%%

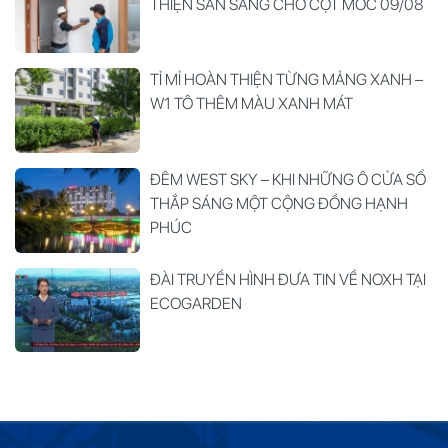
THIỆN SẴN SÀNG CHO CỘT MỐC 09/08
TỈ MỈ HOÀN THIỆN TỪNG MẢNG XANH –
W1 TÔ THÊM MÀU XANH MÁT
ĐÊM WEST SKY – KHI NHỮNG Ô CỬA SỔ
THẮP SÁNG MỘT CỘNG ĐỒNG HẠNH
PHÚC
ĐÀI TRUYỀN HÌNH ĐƯA TIN VỀ NOXH TẠI
ECOGARDEN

%%

Description of the task
Within the listing above, how many lines contain "THIỆN"? Please respond with the number and nothing else.

Result of the task
2